The products and chemicals included on this list were compiled from the Tier II reports sent to the state of Montana for the years 2005, 2006, and 2007. Tier II reports are required by the Emergency Planning and Right to Know Act to help local communities protect public health, safety, and the environment from chemical hazards. However, the oil and gas industry is exempt from this requirement. In return for this exemption industry files voluntary Tier II reports that are often "boilerplate" and do not contain all the chemicals used on a particular site.
The information contained in Tier II reports varies from state to state, and, in the case of the Montana Tier IIs, from company to company. Some companies listed all the chemicals in the products stored, though many of the ingredients were cited as proprietary, while other companies only provided a general statement of what was stored on a site, such as "surfactants" or "corrosion inhibitors." Because of the lack of specific information in many reports, the data in this analysis is likely an underestimation of what is actually in use and storage in the state of Montana.
Only 20% of the information about the composition of the products on the list comes from a Material Safety Data Sheet (MSDS). Ingredients on MSDSs are sometimes labeled as "proprietary" or "no hazardous ingredients" even when there are significant health effects listed on the MSDS. This was the case for three of the 21 MSDSs.
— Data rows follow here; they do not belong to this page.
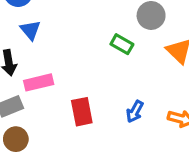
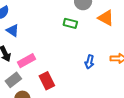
red rectangle: (82, 112) -> (47, 81), moved

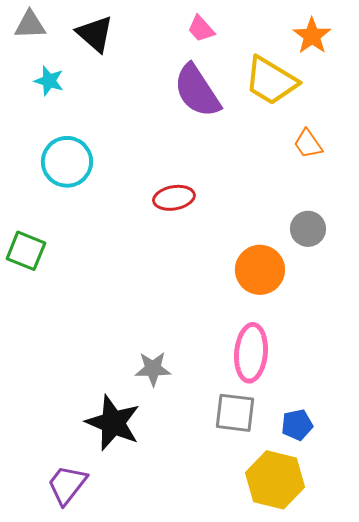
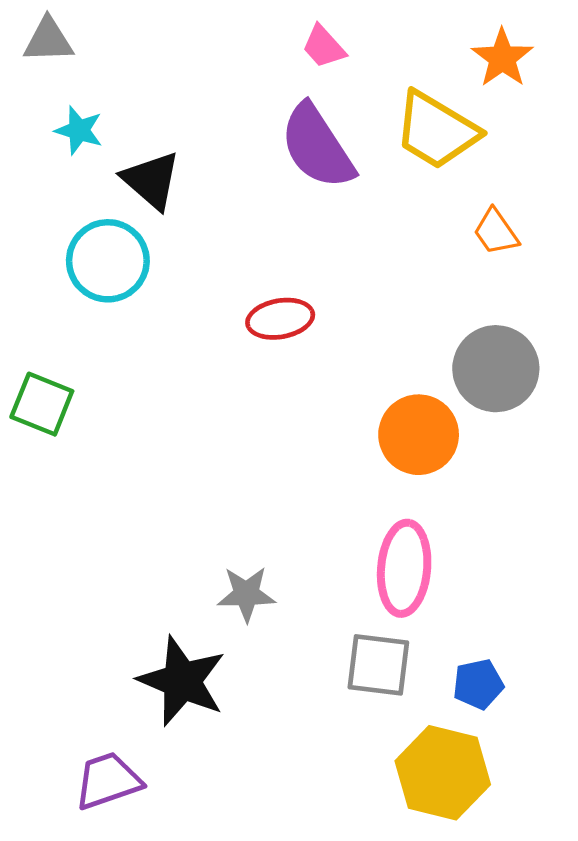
black triangle: (95, 34) -> (151, 180), moved
gray circle: (308, 229) -> (496, 369), size x1.5
purple trapezoid: (67, 485) -> (108, 781), turned 33

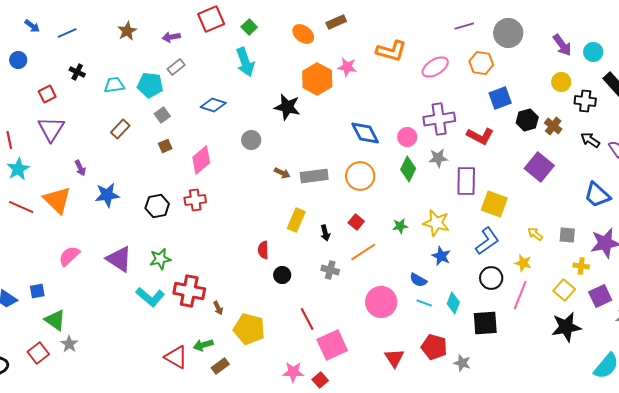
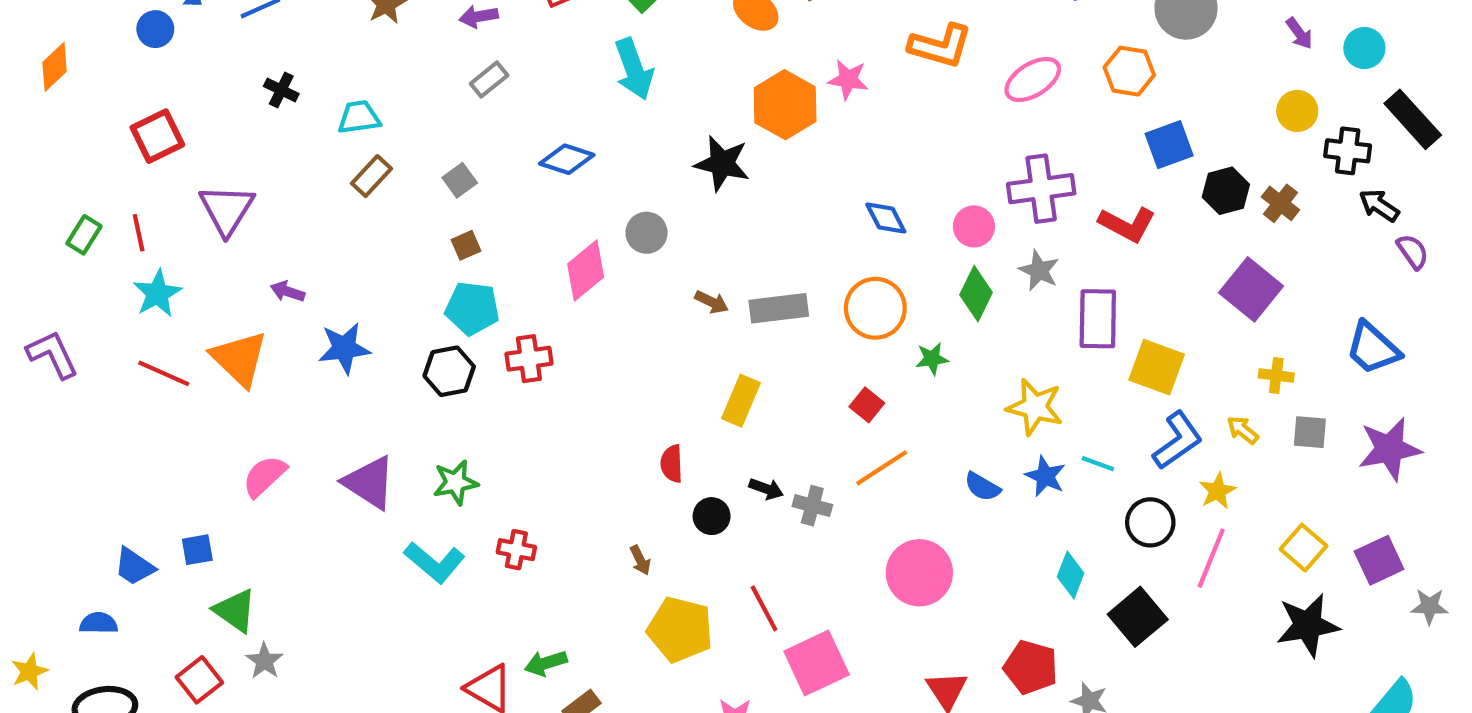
purple arrow: (562, 45) -> (1299, 33), size x0.7
blue circle: (18, 60) -> (155, 29), moved
cyan pentagon: (150, 85) -> (472, 308), moved
red square: (47, 94) -> (157, 136), moved, size x1.4
brown rectangle: (120, 129) -> (372, 176), moved
blue diamond: (365, 133) -> (886, 218), size x0.7
black arrow: (590, 140) -> (1379, 205), moved
gray star: (438, 158) -> (1039, 270), turned 30
pink diamond: (201, 160) -> (586, 270), moved
purple arrow: (80, 168) -> (288, 291), turned 133
green star: (400, 226) -> (932, 359), moved
black arrow: (325, 233) -> (766, 489), moved, turned -56
blue L-shape: (487, 241) -> (1178, 441), moved
yellow star: (523, 263) -> (1217, 491), turned 30
yellow cross: (581, 266) -> (1276, 375), moved
blue semicircle: (418, 280) -> (982, 487), moved
red cross: (189, 291) -> (516, 550), size x0.6
cyan line: (424, 303) -> (1098, 464), moved
brown arrow: (218, 308) -> (640, 560), moved
black square: (485, 323) -> (1138, 617), turned -36
yellow pentagon: (249, 329) -> (680, 629), moved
Some of the citations used to establish the health effects of the chemicals on this list are old, dating back to the 1970's and 80's. In several cases data were derived from abstracts, not the full report or manuscript. In other cases, citations were taken from toxic chemical databases, such as TOXNET, Chem ID, etc. Many reports submitted to the US Environmental Protection Agency by the manufacturer to register a chemical are not accessible. In some cases it is impossible to track down any health effect for a chemical, especially when the manufacturer provides no Chemical Abstracts Service (CAS) number.
No health effects were found for nine of the chemicals on the list. Of these, only 4 had been assigned a CAS number which facilitates searching the literature. We found no health related literature for these chemicals. It was impossible to determine the safety of the other 5 chemicals either because they were listed as proprietary, or "various," or no chemical was identified (4), or had chemical names that were so general that the specific chemical could not be identified (1).